Problem Solving

two cases possible
1. selecting two points from abcde and joining the two points to F
5c2*1 = 10
2.selecting three points from 5c3 = 10

adding 10 +10 = 20

The answer is definitely C. Here we simply need to calculate how many ways we can use to built a triangle from 6 points or how we can choose randomly 3 points from 6 given ones. The number of points is calculated in such a way:
6!/((6-3)!*3!) = 6!/(3!*3!)=4*5*6/3! = 4*5 = 20

There is a formula from the combinatorial theory that lets you calculate the number of ways how to choose m elements from n - n!/((n-m)!*m!)

Hope this explanation helps

My 2 cents:

I agree with the 6c3 explanation.
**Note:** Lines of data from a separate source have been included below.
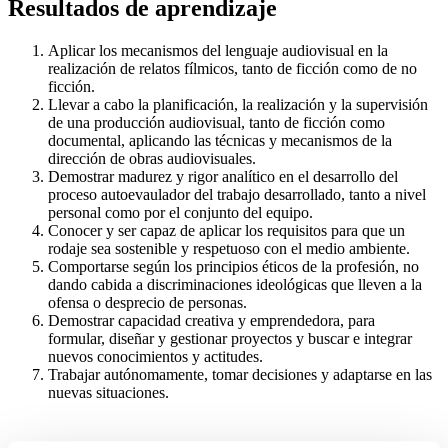
Resultados de aprendizaje
Aplicar los mecanismos del lenguaje audiovisual en la
realización de relatos fílmicos, tanto de ficción como de no
ficción.
Llevar a cabo la planificación, la realización y la supervisión
de una producción audiovisual, tanto de ficción como
documental, aplicando las técnicas y mecanismos de la
dirección de obras audiovisuales.
Demostrar madurez y rigor analítico en el desarrollo del
proceso autoevaulador del trabajo desarrollado, tanto a nivel
personal como por el conjunto del equipo.
Conocer y ser capaz de aplicar los requisitos para que un
rodaje sea sostenible y respetuoso con el medio ambiente.
Comportarse según los principios éticos de la profesión, no
dando cabida a discriminaciones ideológicas que lleven a la
ofensa o desprecio de personas.
Demostrar capacidad creativa y emprendedora, para
formular, diseñar y gestionar proyectos y buscar e integrar
nuevos conocimientos y actitudes.
Trabajar autónomamente, tomar decisiones y adaptarse en las
nuevas situaciones.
It should be 5C3 when the center point is removed.

If we extended this problem to a square ABCD or a rectangle ABCD and denote the center as E(point of intersection of diagonals), then lets ask the question: how many triangles can be formed with A,B,C,D,E.

This gets a little tricky because now we have 3 points on a straight line: A,E,C and B,E,D - these 2 sets of points cannot form a triangle.
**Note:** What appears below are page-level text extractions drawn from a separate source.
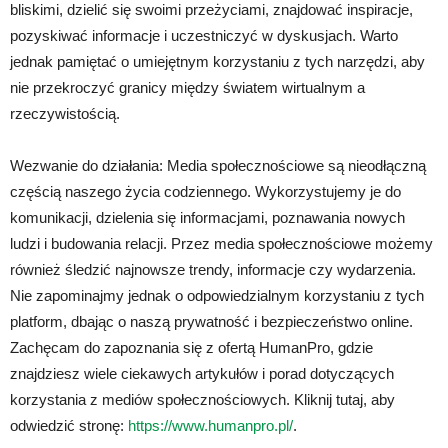
bliskimi, dzielić się swoimi przeżyciami, znajdować inspiracje,
pozyskiwać informacje i uczestniczyć w dyskusjach. Warto
jednak pamiętać o umiejętnym korzystaniu z tych narzędzi, aby
nie przekroczyć granicy między światem wirtualnym a
rzeczywistością.
Wezwanie do działania: Media społecznościowe są nieodłączną
częścią naszego życia codziennego. Wykorzystujemy je do
komunikacji, dzielenia się informacjami, poznawania nowych
ludzi i budowania relacji. Przez media społecznościowe możemy
również śledzić najnowsze trendy, informacje czy wydarzenia.
Nie zapominajmy jednak o odpowiedzialnym korzystaniu z tych
platform, dbając o naszą prywatność i bezpieczeństwo online.
Zachęcam do zapoznania się z ofertą HumanPro, gdzie
znajdziesz wiele ciekawych artykułów i porad dotyczących
korzystania z mediów społecznościowych. Kliknij tutaj, aby
odwiedzić stronę:
https://www.humanpro.pl/
.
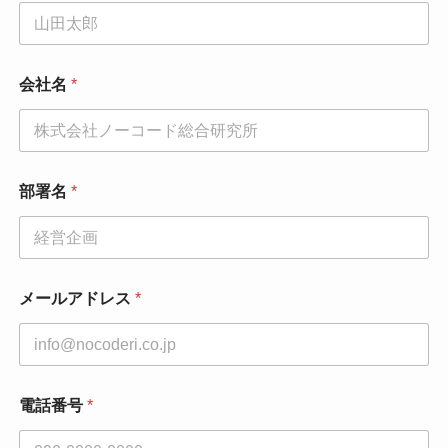
会社名
*
部署名
*
会
メールアドレス
*
社
名
電
話
番
号
電話番号
*
メ
ー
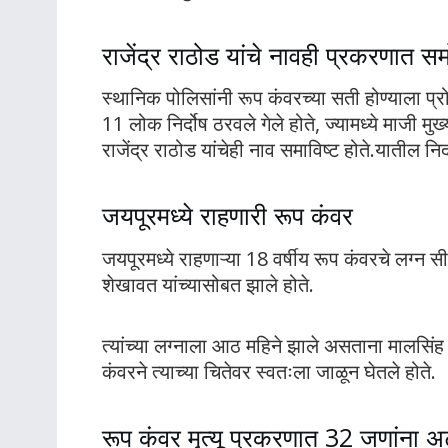
राजेंद्र राठोड यांचे नावही प्रकरणात स
स्थानिक पोलिसांनी रूप कंवरच्या सती होण्याला प्र
11 लोक निर्दोष ठरवले गेले होते, ज्यामध्ये माजी मुख्
राजेंद्र राठोड यांचेही नाव समाविष्ट होते.यातील न
जयपूरमध्ये राहणारी रूप कंवर
जयपूरमध्ये राहणाऱ्या 18 वर्षीय रूप कंवरचे लग्न 
शेखावत यांच्यासोबत झाले होते.
त्यांच्या लग्नाला आठ महिने झाले असताना मालसिंह 
कंवरने त्याच्या चितेवर स्वतःला जाळून घेतले होते.
रूप कंवर मृत्यू प्रकरणात 32 जणांना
So the solution for a the square/rectangle is:
5C3 - 2 = 8 ways.

Think of this in simple terms:
Say we form triangles without the center point: There are 4C3 = 4 ways of doing this.

Now we form triangle including the center point E. I can select the 2nd vertex of the triangle in 4 ways (A/B/C/D). The 3rd vertex can come only from 2 other points. So total = 4*2 = 8. But this has double counted triangles: eg - EAD, EDA. So we divide by 2. # of triangle with center = 4.

So total = 4+4 = 8.

Shoot questions if you have any.

Why do you think 5C3 is incorrect?

shrek1089,

Are you referring to the q. corresponding to a square/rectangle?

If so, I have provided the solution in my previous post. In short, 5C3 takes into account 2 cases where three points lie on a straight line (along the diagonals) and cannot form a triangle.

So correct solution is to subtract 2 from 5C3.